Do you have any idea the pain this stuff causes? For what? Your ego boost? Find an available man. That comment 'his wife but hotter' is disgusting, grow up.

Orange6904 · 02/03/2019 19:20

Also I have never read a more self absorbed post on this forum.

Hellohappy · 02/03/2019 19:20

I find the cold dinner detail very sad. Imagine that from the wife’s point of view, the lack of respect she would be feeling.

TripTrapTripTrapOverTheBridge · 02/03/2019 19:21

You are being ridiculous even asking about this!

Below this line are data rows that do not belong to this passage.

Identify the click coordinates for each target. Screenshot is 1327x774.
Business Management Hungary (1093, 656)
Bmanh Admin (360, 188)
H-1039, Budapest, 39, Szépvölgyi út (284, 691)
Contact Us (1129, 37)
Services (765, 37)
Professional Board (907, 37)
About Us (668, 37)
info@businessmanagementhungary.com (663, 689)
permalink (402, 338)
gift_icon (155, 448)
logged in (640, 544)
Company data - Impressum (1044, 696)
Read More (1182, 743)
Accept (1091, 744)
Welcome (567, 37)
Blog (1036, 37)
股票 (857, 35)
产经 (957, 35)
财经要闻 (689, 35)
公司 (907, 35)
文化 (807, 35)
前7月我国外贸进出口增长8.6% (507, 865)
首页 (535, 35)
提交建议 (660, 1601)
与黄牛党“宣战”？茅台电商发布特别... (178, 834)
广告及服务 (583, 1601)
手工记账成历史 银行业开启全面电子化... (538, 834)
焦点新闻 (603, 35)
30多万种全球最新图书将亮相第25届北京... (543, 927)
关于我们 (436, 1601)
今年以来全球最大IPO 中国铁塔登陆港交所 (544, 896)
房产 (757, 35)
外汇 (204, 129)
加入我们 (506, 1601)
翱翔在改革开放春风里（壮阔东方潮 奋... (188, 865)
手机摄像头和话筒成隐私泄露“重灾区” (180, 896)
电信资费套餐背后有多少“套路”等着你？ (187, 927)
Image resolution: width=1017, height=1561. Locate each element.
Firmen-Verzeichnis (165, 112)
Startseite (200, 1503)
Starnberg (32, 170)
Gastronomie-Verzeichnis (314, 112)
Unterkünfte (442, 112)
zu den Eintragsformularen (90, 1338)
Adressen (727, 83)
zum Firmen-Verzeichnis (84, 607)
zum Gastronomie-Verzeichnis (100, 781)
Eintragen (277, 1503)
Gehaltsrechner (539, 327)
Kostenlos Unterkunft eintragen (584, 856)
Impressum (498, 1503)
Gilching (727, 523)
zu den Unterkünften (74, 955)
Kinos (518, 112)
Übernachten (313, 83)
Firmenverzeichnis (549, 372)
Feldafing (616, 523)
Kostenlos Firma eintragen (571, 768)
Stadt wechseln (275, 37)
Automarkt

It doesn't matter if he's flirting or not. You should not be putting yourself on hold for him. He has a family, leave the hell alone.

You are also getting seriously above yourself putting down his wife and deciding he stops texting late at night so he has an excuse to text the next day (I bet that's what you actually do!). He stops texting late at night because a. Its late at night and b. He has a bloody wife and a child!

DorisDay88 · 02/03/2019 19:24

He is 100% NOT a nice guy

DorisDay88 · 02/03/2019 19:26

Sausage101 has got it spot on

Orange6904 · 02/03/2019 19:27

You don't even know his wife op.

CinammonPorridge · 02/03/2019 19:29

I would slowly extract myself from this sort of communication with him.

I would find hobbies to do in the evenings and meet some new people.